As any examination of the history of the Diagnostic and Statistical Manual of Mental Disorders (DSM) will show, diagnoses go in and out of favor, often in response to technology, to events in the world around us, and to developing acceptance of differences in life experience. The diagnosis of DID is less common now than when I was diagnosed and is still controversial among mental health professionals. The diagnosis of post-traumatic stress disorder, on the other hand, is currently common. PTSD carries its own dissociative subtype. While the DID diagnosis polarized mental health professionals into “believer” and “nonbeliever” camps, no therapist would doubt that those who have experienced significant or sustained trauma carry psychological wounds. Amnesia, the reliving of past traumatic events, responses to triggers, and stunted emotional development are symptomatic of a number of diagnoses that are accepted by mental health professionals. Perhaps the common ground in the DID controversy is an agreement that how a disorder is labeled matters less than whether clients get what they need to heal their pain.
Another change in the years since my integration has been the greater acceptance by the psychiatric community and the public of gender variance. Some gender-nonconforming individuals call themselves androgynes, pan-gender, or non-binary. They report that their experience is neither that of always-male nor that of always-female. These individuals often identify their more male self by a name distinct from the name of their more female self; they can live comfortable lives with two personalities as long as they are supported by external others. Transgender adults and children recognize that their identities do not match the sexual organs with which they were born. While transgender individuals switch from one gender identity to the other rather than maintaining both, they often describe their before and after personalities as distinct, demarcated by their gender transition.

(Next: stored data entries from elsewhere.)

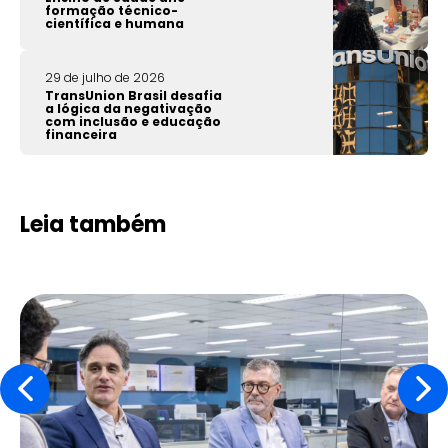
formação técnico-
científica e humana
29 de julho de 2026
TransUnion Brasil desafia
a lógica da negativação
com inclusão e educação
financeira
Leia também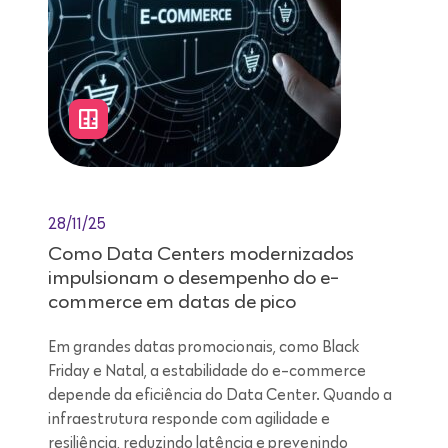
28/11/25
Como Data Centers modernizados
impulsionam o desempenho do e-
commerce em datas de pico
Em grandes datas promocionais, como Black
Friday e Natal, a estabilidade do e-commerce
depende da eficiência do Data Center. Quando a
infraestrutura responde com agilidade e
resiliência, reduzindo latência e prevenindo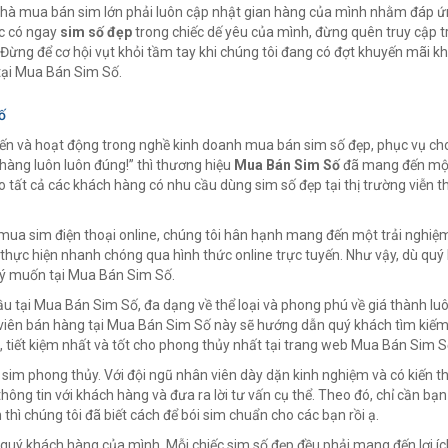
 nhà mua bán sim lớn phải luôn cập nhật gian hàng của mình nhằm đáp 
ức có ngay
sim số đẹp
trong chiếc dế yêu của mình, đừng quên truy cập 
ừng để cơ hội vụt khỏi tầm tay khi chúng tôi đang có đợt khuyến mãi k
tại Mua Bán Sim Số.
ố
 và hoạt động trong nghề kinh doanh mua bán sim số đẹp, phục vụ cho
àng luôn luôn đúng!” thì thương hiệu
Mua Bán Sim Số
đã mang đến một
o tất cả các khách hàng có nhu cầu dùng sim số đẹp tại thị trường viễn t
ua sim điện thoại online, chúng tôi hân hạnh mang đến một trải nghiệm
thực hiện nhanh chóng qua hình thức online trực tuyến. Như vậy, dù quý
 ý muốn tại Mua Bán Sim Số.
ầu tại Mua Bán Sim Số, đa dạng về thể loại và phong phú về giá thành lu
iên bán hàng tại Mua Bán Sim Số này sẽ hướng dẫn quý khách tìm kiếm
tiết kiệm nhất và tốt cho phong thủy nhất tại trang web Mua Bán Sim S
sim phong thủy. Với đội ngũ nhân viên dày dặn kinh nghiệm và có kiến t
thông tin với khách hàng và đưa ra lời tư vấn cụ thể. Theo đó, chỉ cần bạ
thì chúng tôi đã biết cách để bói sim chuẩn cho các bạn rồi ạ.
quý khách hàng của mình. Mỗi chiếc sim số đẹp đều phải mang đến lợi íc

Gender Identity Disorder does not appear in the fifth edition of DSM. The new classification “gender dysmorphia” has shifted the profession’s focus away from how individuals live their lives to a client’s difficulty or stress in response to gender identity or nonconformity. (By analogy, the professional focus in treating DID would be less on separate personalities as a problem and more on the discomfort and dysfunction reported by those who have them.) Perhaps the acceptance of gender fluidity will allow for greater acceptance of broader identity fluidity as well.

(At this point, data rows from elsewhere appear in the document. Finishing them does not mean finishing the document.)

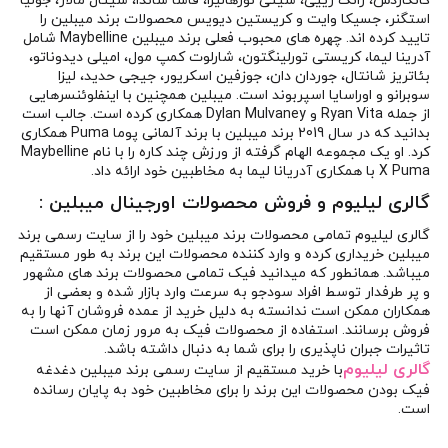
کانکاردس، ژانگ زییی، سیتی نورهالیزا، فاشا ساندا، شیتال مالار، جولیا
استگنر، جسیکا وایت و کریستین دیویس محصولات برند میبلین را
تایید کرده اند. چهره های محبوب فعلی برند میبلین Maybelline شامل
آدرینا لیما، کریستی تورلینگتون، شارلوت کمپ مول، امیلی دیدوناتو،
بئاتریز شانتال، جوردان دان، جوزفین اسکریور، جیجی حدید، لیزا
سوبرانو و اوراسایا اسپربوند است. میبلین همچنین با اینفلوئنسرهایی
از جمله Ryan Vita و Dylan Mulvaney همکاری کرده است. جالب است
بدانید که در سال 2019 برند میبلین با برند آلمانی پوما Puma همکاری
کرد. او یک مجموعه الهام گرفته از ورزش چند کاره را با نام Maybelline
X Puma با همکاری آدریانا لیما به مخاطبین خود ارائه داد.
گالری لیلیوم
و فروش محصولات اورجینال
میبلین
:
گالری لیلیوم تمامی محصولات برند میبلین خود را از سایت رسمی برند
میبلین خریداری کرده و وارد کننده محصولات این برند به طور مستقیم
میباشد. همانطور که میدانید فیک تمامی محصولات برند های مشهور
و پر طرفدار توسط افراد سودجو به سرعت وارد بازار شده و بعضی از
همکاران ممکن است ندانسته به دلیل خرید از عمده فروشان آنها را به
فروش برسانند. استفاده از محصولات فیک به مرور زمان ممکن است
تاثیرات جبران ناپذیری را برای شما به دنبال داشته باشد.
گالری لیلیوم
با خرید مستقیم از سایت رسمی برند میبلین دغدغه
فیک بودن محصولات این برند را برای مخاطبین خود به پایان رسانده
است.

Post-integration, I’ve been happy to take advantage of more traditional therapy. I’ve seen three other therapists since completing my work with Lynn and Gordon. All of those therapeutic relationships conformed to acceptable U.S. psychotherapeutic models, each lasting no more than six months of no more than weekly fifty-minute sessions. I worked through the painful end of a life partnership in one case, made peace with a cancer diagnosis at another time, and worked with my partner in couples therapy to articulate and address the struggles of maintaining a long-distance relationship in the third. My time as “the Flock” feels distant and done, as do the traumatic events that resulted in the dysfunction that led me to Lynn. Now, as unfettered from the past as any healthy individual can be, I live my life forward.